Last weekend was Open House London, when historic and culturally important locations that are normally either closed to the public or charge admission are open for free. We went to several places, but my favorite was Middle Temple Hall. One of the four Inns of Court, members today can go for daily lunches in the Hall. It’s tucked away just off the Strand, a warren of gardens and cobbled streets that is, like so much here, completely invisible from the street if you don’t know to look for it.
Built between 1562 and 1573, it is (as one of the placards in the hall said) basically a miracle that the Middle Temple is still standing after the fire of 1666 and the Blitz (though it did suffer some damage during the latter, but it seems as if the affected areas were restored largely with the original materials).
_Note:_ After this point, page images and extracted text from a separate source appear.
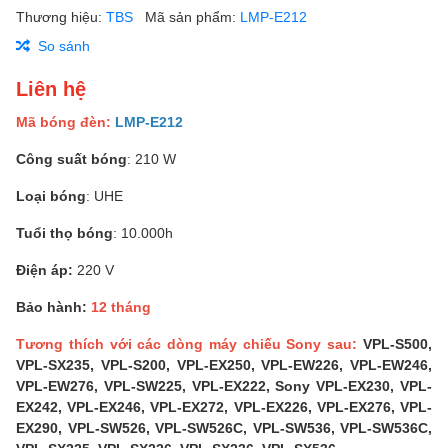
Thương hiệu:
TBS
Mã sản phẩm:
LMP-E212
So sánh
Liên hệ
Mã bóng đèn:
LMP-E212
Công suất bóng
: 210 W
Loại bóng
: UHE
Tuổi thọ bóng
: 10.000h
Điện áp:
220 V
Bảo hành:
12 tháng
Tương thích với các dòng máy chiếu Sony sau:
VPL-S500,
VPL-SX235, VPL-S200, VPL-EX250, VPL-EW226, VPL-EW246,
VPL-EW276, VPL-SW225, VPL-EX222, Sony VPL-EX230, VPL-
EX242, VPL-EX246, VPL-EX272, VPL-EX226, VPL-EX276, VPL-
EX290, VPL-SW526, VPL-SW526C, VPL-SW536, VPL-SW536C,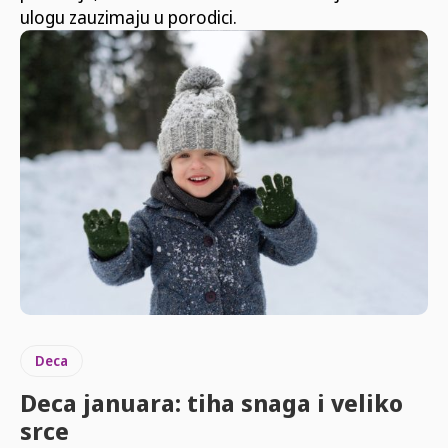
ulogu zauzimaju u porodici.
Deca
Deca januara: tiha snaga i veliko
srce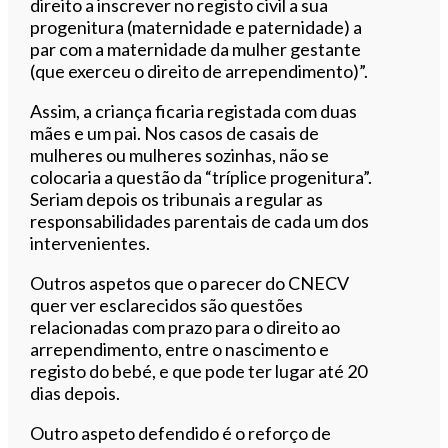
direito a inscrever no registo civil a sua
progenitura (maternidade e paternidade) a
par com a maternidade da mulher gestante
(que exerceu o direito de arrependimento)”.
Assim, a criança ficaria registada com duas
mães e um pai. Nos casos de casais de
mulheres ou mulheres sozinhas, não se
colocaria a questão da “tríplice progenitura”.
Seriam depois os tribunais a regular as
responsabilidades parentais de cada um dos
intervenientes.
Outros aspetos que o parecer do CNECV
quer ver esclarecidos são questões
relacionadas com prazo para o direito ao
arrependimento, entre o nascimento e
registo do bebé, e que pode ter lugar até 20
dias depois.
Outro aspeto defendido é o reforço de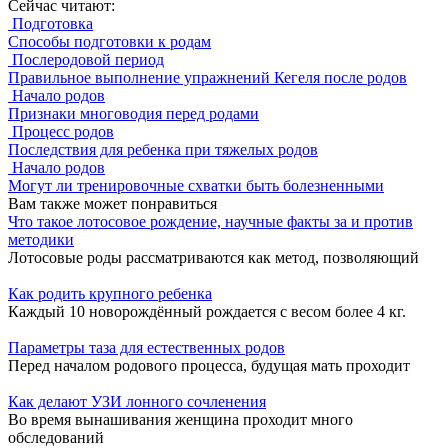
Сейчас читают:
Подготовка
Способы подготовки к родам
Послеродовой период
Правильное выполнение упражнений Кегеля после родов
Начало родов
Признаки многоводия перед родами
Процесс родов
Последствия для ребенка при тяжелых родов
Начало родов
Могут ли тренировочные схватки быть болезненными
Вам также может понравиться
Что такое лотосовое рождение, научные факты за и против
методики
Лотосовые роды рассматриваются как метод, позволяющий
Как родить крупного ребенка
Каждый 10 новорождённый рождается с весом более 4 кг.
Параметры таза для естественных родов
Перед началом родового процесса, будущая мать проходит
Как делают УЗИ лонного сочленения
Во время вынашивания женщина проходит много
обследований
Of course, the most interesting aspect of Middle Temple Hall for me, is this:
Though the website and some printed materials elide this to “first performance,” but all we actually know is that it’s the first performance on record, which may not be the same thing. At any rate, it’s pretty amazing to stand on a floor where William Shakespeare and Richard Burbage almost certainly stood. The Globe put on a production of Twelfth Night in 2002 in the hall, and the arranged it in a very long alley, with audience members along the two long sides of the hall, and one of the shorter ends.
This is much more similar to staging at the Globe and Blackfriars (though the Lord Chamberlain’s/King’s Men weren’t performing there yet in 1602) than facing the audience flat-on would be, but it’s also sufficiently different to raise a lot of interesting questions about staging. And if this was the very first performance, if perhaps the play was written for the Candlemas celebrations that year, would these slightly altered staging demands (if the Globe was even ‘correct’ in choosing to orient the stage that way) be reflected in the requirements of the text itself? A play that could only be performed in the Inns of Court would be pretty useless to the company– whatever its original intent, they’d know it would eventually have to be done at the Globe– but perhaps alterations were undertaken in the interim? After all, Candlemas falls very shortly before Lent, when the theatres were required (at least technically… it doesn’t seem to be a rule they often bothered to follow) to be closed and there would (again, in theory) be plenty of time for rewrites.
To conclude, I’d like to present this fact from the website’s description of the “finely carved oak screen at the east end of the Hall”: “The screen’s two double-leaved, spiked doors were installed in 1671 in an attempt by the Masters of the Bench to prevent high-spirited and rebellious students from occupying the Hall for illegal revelling over Christmas.” Oops.